The rage of the black ghetto had been accumulating against all the symbols of oppression. The police, of course, were the most obvious and visible manifestation of this power, and in a riot they were one of the most convenient targets for the rioters. Newsmen and firemen also became victims of rock and bottle throwing. White-owned stores throughout the ghettoes formed another target for this anger. Before long, rioters were breaking into stores and carrying off everything from beer to television sets and clothing. Breaking and looting was shortly followed by burning. The center of the action was soon nicknamed "Charcoal Alley."

After a couple of days when the riot continued to grow, Los Angeles officials began to consider calling in the National Guard. Police Chief Parker did not know that it was necessary for him to contact the Governor's office and ask the Governor to call out the Guard. Unfortunately, Governor Brown was in Greece. The Lieutenant Governor was afraid to make such an important decision on his own initiative. Finally, Los Angeles officials phoned Governor Brown in Athens, and he gave his authority for calling out the Guard.

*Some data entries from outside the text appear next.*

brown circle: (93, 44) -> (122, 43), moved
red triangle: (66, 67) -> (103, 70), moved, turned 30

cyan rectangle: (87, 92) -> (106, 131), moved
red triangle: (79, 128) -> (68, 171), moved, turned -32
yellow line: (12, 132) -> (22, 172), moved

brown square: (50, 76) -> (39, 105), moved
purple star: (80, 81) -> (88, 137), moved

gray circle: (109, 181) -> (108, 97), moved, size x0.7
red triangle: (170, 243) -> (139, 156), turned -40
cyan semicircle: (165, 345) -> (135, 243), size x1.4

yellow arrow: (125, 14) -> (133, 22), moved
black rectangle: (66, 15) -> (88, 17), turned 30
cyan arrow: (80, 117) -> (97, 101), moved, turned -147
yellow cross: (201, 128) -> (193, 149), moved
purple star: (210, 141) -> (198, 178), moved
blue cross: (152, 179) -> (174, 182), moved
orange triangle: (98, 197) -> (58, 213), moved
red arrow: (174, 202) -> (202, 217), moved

By the time the Guard arrived, all of Watts was covered with billowing clouds of smoke. The looting and burning were no longer confined to roving gangs of youths. Angry adults, who had previously only urged them on, had become intoxicated by the mood of destruction. People of all ages, many of whom had had no previous police record, began to join. The pressure chamber had blown its valve and was now letting off steam. Watts abandoned itself to an emotional orgy.

The National Guard had not been adequately trained to handle civil disorders. It also came with a point of view which was unsuited to a civilian outburst. They had been trained to work against an enemy, and had a tendency to interpret every action in this way and to view all the residents of Watts as enemies. When two drunks in a car refused to stop at a Guard roadblock and ran into a line of soldiers, the Guard interpreted it as a deliberate and malicious suicide attack. The Guard was convinced that they were being personally threatened, and the officers issued live ammunition to all the men.

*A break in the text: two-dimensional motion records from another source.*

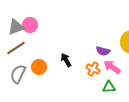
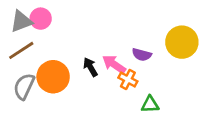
orange circle: (39, 67) -> (53, 77), size x1.5
pink arrow: (112, 67) -> (114, 64), moved

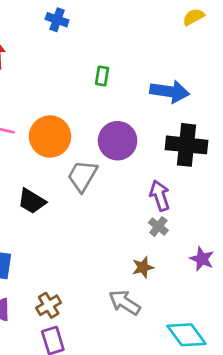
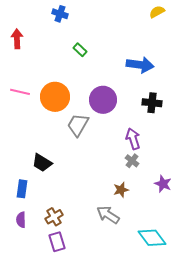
green rectangle: (102, 76) -> (80, 50), moved, turned -56
black cross: (186, 145) -> (152, 103), size x0.7
black trapezoid: (32, 201) -> (42, 163), moved

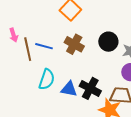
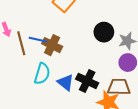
brown cross: (74, 44) -> (52, 45), moved
blue triangle: (69, 89) -> (66, 82), turned 30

By the end of the riot, the Guard had fired thousands of rounds of ammunition. The press portrayed Watts as an armed camp with scores of black snipers systematically trying to pick off the police and the Guard. In retrospect, both the police and the Guard came to believe that most of the snipers had really been the police and the Guardsmen unknowingly shooting at each other. When all of the evidence was examined in the calm light of day, very little of it pointed to the existence of snipers. Gradually, the Guard gained confidence in itself and in the situation. The more that it acted in calm and deliberation, the more quickly peace was restored to the area. Finally, eleven days after the Frye arrest the last members of the Guard withdrew, and the next day the police returned to normal duty.

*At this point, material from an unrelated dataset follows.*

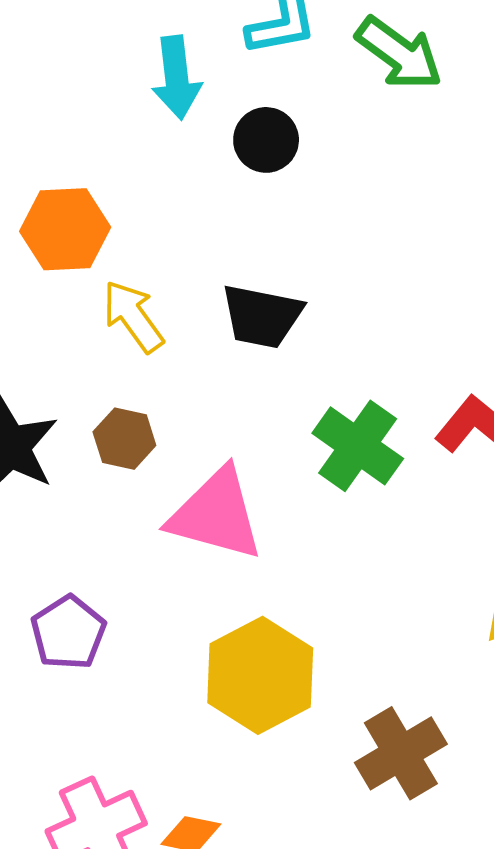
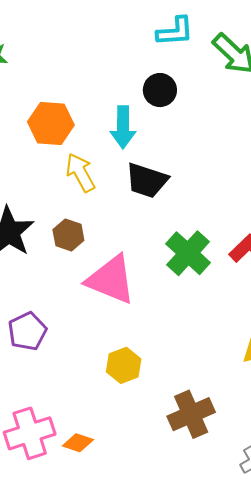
cyan arrow: (177, 78) -> (123, 127), moved
yellow hexagon: (260, 675) -> (124, 365), size x0.6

In the light of the victories of the Civil Rights Movement, whites were bewildered by the anger which exploded from the black ghetto. They thought of their concessions to blacks as gifts from a generous heart. Blacks, to the contrary, viewed these concessions as the tardy surrender of rights which should have been theirs all along. Moreover, the effects of the civil rights victories had been largely limited to the Deep South and almost entirely to changes in legal status. The day-to-day realities of education, housing, employment, and social degradation had hardly been touched. Finally, life in an urban ghetto, though lacking the humiliation of legal segregation, had brought another harsh reality into Afro-American life. Survival for the individual as well as for the family came under fresh stress in urban slum situations. This had also been true for immigrant groups from Europe. Urban slum conditions created tremendous economic, social, and psychological strains. Ghetto life added a new dimension of social disorganization to an already oppressed community. The anonymity of life in large urban centers tended to remove many of the social constraints to individual behavior. Crime and delinquency increased. Actually, America had been deluded by the Civil Rights Movement into thinking that genuine changes were taking place for most Afro-Americans. Watts became a living proclamation that this was not true.

Early in 1967, violence began to reverberate throughout the ghettoes all across the nation. The earliest disturbances occurred at three Southern universities. Then, violence exploded in Tampa, Florida, in June. The following day, June 12, Cincinnati, Ohio, experienced a racial outburst. On June 17, violence began in Atlanta, Georgia.

The worst riots of that long hot summer occurred in Newark, New Jersey, and in Detroit, Michigan, during the month of July. Racial hostilities in Newark had been boiling for several months. In spite of the black majority in Newark, a predominantly white political machine still ran City Hall. Blacks were only given token recognition. The event which actually triggered the riot was, again, a relatively meaningless arrest. Bystanders assumed, probably mistakenly, that the black taxi driver who was being arrested, was also being beaten by the arresting officer. Bit by bit, again in a crazy pattern, the fires of frustration flared throughout the city. At almost the same time, ghetto violence began to rock several other northern New Jersey communities: Elizabeth, Englewood, Plainfield, and New Brunswick.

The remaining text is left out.